The existing research in video understanding is mostly focused on tasks such as classification, action detection, temporal activity detection, and retrieval. This involves encoding a video into latent representation which usually requires a lot of annotations for effective learning. Such latent representation can be very useful for these variety of tasks, but it lacks interpretability and detailed semantic understanding. Including other modalities into the self-supervised learning process can improve the representations learned on downstream tasks in a both text, audio and video.
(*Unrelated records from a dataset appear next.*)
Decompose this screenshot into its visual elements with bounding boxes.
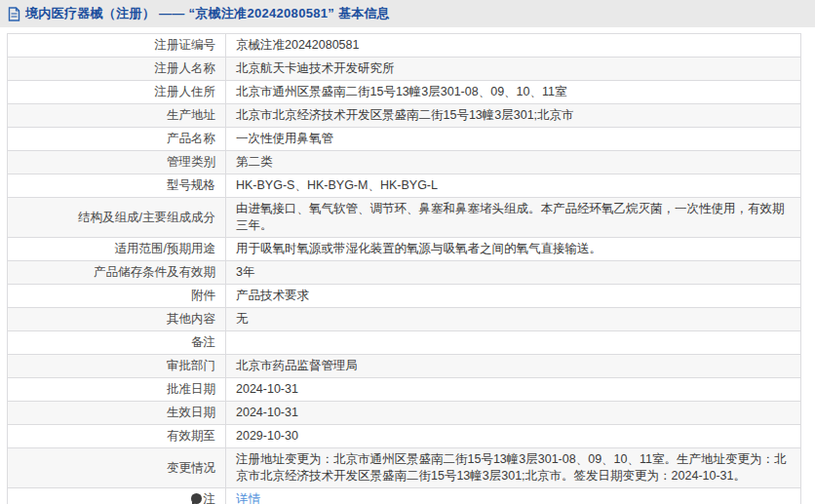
table-row: 型号规格HK-BYG-S、HK-BYG-M、HK-BYG-L	[8, 174, 801, 198]
row-label-text: 产品储存条件及有效期	[94, 265, 215, 279]
row-label: 生产地址	[8, 104, 226, 128]
table-row: 产品名称一次性使用鼻氧管	[8, 128, 801, 151]
table-row: 附件产品技术要求	[8, 285, 801, 308]
table-row: 备注	[8, 331, 801, 355]
table-row: 注册证编号京械注准20242080581	[8, 34, 801, 58]
row-value: 无	[226, 308, 801, 331]
row-label: 附件	[8, 285, 226, 308]
row-value: 第二类	[226, 151, 801, 174]
row-value: 北京市药品监督管理局	[226, 355, 801, 378]
row-label-text: 附件	[191, 289, 215, 302]
row-label: 产品名称	[8, 128, 226, 151]
table-row: 注册人住所北京市通州区景盛南二街15号13幢3层301-08、09、10、11室	[8, 81, 801, 104]
table-row: 产品储存条件及有效期3年	[8, 261, 801, 285]
row-label-text: 备注	[191, 335, 215, 349]
info-table: 注册证编号京械注准20242080581注册人名称北京航天卡迪技术开发研究所注册…	[7, 33, 801, 504]
table-row: 变更情况注册地址变更为：北京市通州区景盛南二街15号13幢3层301-08、09…	[8, 448, 801, 488]
table-row: 生效日期2024-10-31	[8, 402, 801, 425]
row-value	[226, 331, 801, 355]
row-label: 注册证编号	[8, 34, 226, 58]
row-value: 北京市北京经济技术开发区景盛南二街15号13幢3层301;北京市	[226, 104, 801, 128]
row-value: 用于吸氧时氧源或带湿化装置的氧源与吸氧者之间的氧气直接输送。	[226, 238, 801, 261]
row-label-text: 结构及组成/主要组成成分	[78, 211, 215, 224]
table-row: 其他内容无	[8, 308, 801, 331]
row-value: 由进氧接口、氧气软管、调节环、鼻塞和鼻塞堵头组成。本产品经环氧乙烷灭菌，一次性使…	[226, 198, 801, 238]
table-row: 适用范围/预期用途用于吸氧时氧源或带湿化装置的氧源与吸氧者之间的氧气直接输送。	[8, 238, 801, 261]
table-row: 注详情	[8, 488, 801, 504]
info-table-body: 注册证编号京械注准20242080581注册人名称北京航天卡迪技术开发研究所注册…	[8, 34, 801, 504]
row-value: 北京航天卡迪技术开发研究所	[226, 58, 801, 81]
table-row: 有效期至2029-10-30	[8, 425, 801, 448]
row-value: 2024-10-31	[226, 402, 801, 425]
row-label: 结构及组成/主要组成成分	[8, 198, 226, 238]
row-label-text: 适用范围/预期用途	[115, 242, 215, 255]
table-row: 生产地址北京市北京经济技术开发区景盛南二街15号13幢3层301;北京市	[8, 104, 801, 128]
row-label: 适用范围/预期用途	[8, 238, 226, 261]
page-title: 境内医疗器械（注册） —— “京械注准20242080581” 基本信息	[25, 5, 390, 22]
row-value: 一次性使用鼻氧管	[226, 128, 801, 151]
row-label-text: 型号规格	[167, 178, 215, 192]
row-label-text: 生效日期	[167, 406, 215, 419]
row-value: 详情	[226, 488, 801, 504]
row-value: 北京市通州区景盛南二街15号13幢3层301-08、09、10、11室	[226, 81, 801, 104]
table-row: 结构及组成/主要组成成分由进氧接口、氧气软管、调节环、鼻塞和鼻塞堵头组成。本产品…	[8, 198, 801, 238]
row-label-text: 产品名称	[167, 132, 215, 145]
row-label: 审批部门	[8, 355, 226, 378]
row-label: 生效日期	[8, 402, 226, 425]
row-label: 变更情况	[8, 448, 226, 488]
row-label-text: 其他内容	[167, 312, 215, 326]
row-label: 备注	[8, 331, 226, 355]
header-bar: 境内医疗器械（注册） —— “京械注准20242080581” 基本信息	[0, 0, 815, 27]
row-label-text: 审批部门	[167, 359, 215, 372]
row-label: 有效期至	[8, 425, 226, 448]
row-label: 注册人住所	[8, 81, 226, 104]
row-value: 2024-10-31	[226, 378, 801, 402]
bubble-icon	[191, 493, 202, 504]
row-label-text: 生产地址	[167, 108, 215, 122]
row-value: 产品技术要求	[226, 285, 801, 308]
table-row: 注册人名称北京航天卡迪技术开发研究所	[8, 58, 801, 81]
row-value: 3年	[226, 261, 801, 285]
row-label-text: 注册人名称	[155, 61, 216, 75]
document-icon	[8, 7, 20, 21]
table-row: 管理类别第二类	[8, 151, 801, 174]
row-label-text: 有效期至	[167, 429, 215, 443]
row-label-text: 管理类别	[167, 155, 215, 169]
row-value: HK-BYG-S、HK-BYG-M、HK-BYG-L	[226, 174, 801, 198]
table-row: 批准日期2024-10-31	[8, 378, 801, 402]
row-value: 2029-10-30	[226, 425, 801, 448]
row-label-text: 注册人住所	[155, 85, 216, 98]
row-label: 批准日期	[8, 378, 226, 402]
row-label: 注册人名称	[8, 58, 226, 81]
row-label: 注	[8, 488, 226, 504]
row-label: 管理类别	[8, 151, 226, 174]
row-label: 型号规格	[8, 174, 226, 198]
row-label-text: 变更情况	[167, 461, 215, 475]
row-label: 其他内容	[8, 308, 226, 331]
table-row: 审批部门北京市药品监督管理局	[8, 355, 801, 378]
row-label: 产品储存条件及有效期	[8, 261, 226, 285]
row-label-text: 注	[204, 492, 216, 504]
detail-link[interactable]: 详情	[236, 492, 260, 504]
row-label-text: 批准日期	[167, 382, 215, 396]
row-value: 京械注准20242080581	[226, 34, 801, 58]
row-label-text: 注册证编号	[155, 38, 216, 52]
row-value: 注册地址变更为：北京市通州区景盛南二街15号13幢3层301-08、09、10、…	[226, 448, 801, 488]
In addition to using attention mechanisms for joint-embeddings between modalities, this project allowed for a detailed investigation on the many self-supervised methods used in video representation learning for instructional vidoes. These methods vary from video only signals to multi-modal signals that involve audio, video and text. Through this review, which will later be submitted as a survery paper, it was confirmed that contrastive functions were the most sucessful approaches when evaluated on downstream tasks such as action recognition and text-to-video retreival.
To the right, you can see an example of the variety of self-supervised objective functions we directly experimented with for this specific work.
Using attention mechanisms to learn joint embeddings between the narrations and visual features, graphs can be generated looking at the important relations found in a video clip. An example of the attention mechanism used is shown below.
On the left is a visualization of (a) how to install a shower head (b) and how to install a wood floor heating system. Each node’s color illustrates its importance by weight where the darker the node, the greater the importance. Edges are determined by the similarity between a pair of objects and a node embedding for a word that is an action or state. The frames shown are extracted examples from the video and demonstrate some of the activities and relationships shown in the graph.